The US signs an agreement with CSIC and Amicus Therapeutics to develop drugs to help counteract this pathology.
The Bioorganic Chemistry of Carbohydrates research group, led by University of Seville professor Carmen Ortiz Mellet, is working on an international project to explore molecules, called pharmacological chaperones, applicable to the treatment of Fabry disease, a rare genetic disease that can affect the kidneys, heart and skin.The project is an international project to explore molecules, called pharmacological chaperones, applicable to the treatment of Fabry disease, a rare disease of genetic origin that can affect the kidneys, heart and skin. This is an agreement signed with the US biopharmaceutical company Amicus Therapeutics and the CSIC research group led by José Manuel García, from the Institute of Chemical Research (cic-Cartuja).
Pharmacological chaperones are small molecules capable of binding to proteins that, as a result of a genetic alteration, are unable to fold properly, helping them to adopt their correct folding and thus recover their optimal function. In proteins, the three-dimensional structure determines their function, so that a point mutation that prevents them from folding properly and reaching their active form leads to a dysfunction that generally results in severe pathologies. A pharmacological chaperone can specifically bind to the mutated protein, promote its correct folding and restore its function.
The genetic mutations that cause Fabry disease interfere with the activity of an enzyme (lysosomal alpha-galactosidase) that processes biomolecules known as glycosphingolipids.
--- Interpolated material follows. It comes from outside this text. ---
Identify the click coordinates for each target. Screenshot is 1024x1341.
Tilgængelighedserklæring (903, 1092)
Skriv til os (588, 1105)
As a consequence, in Fabry patients these lipid substances accumulate in the walls of blood vessels, affecting the functioning of different organs.
The biopharmaceutical company Amicus Therapeutics has the only drug currently on the market based on the pharmacological chaperone concept. This international project aims to develop new second-generation candidates with improved activity and pharmacokinetic properties (related to their assimilation, biodistribution and metabolism). Compounds will be selected on the basis of their efficacy, optimal dosing and number of mutations that may benefit from therapy.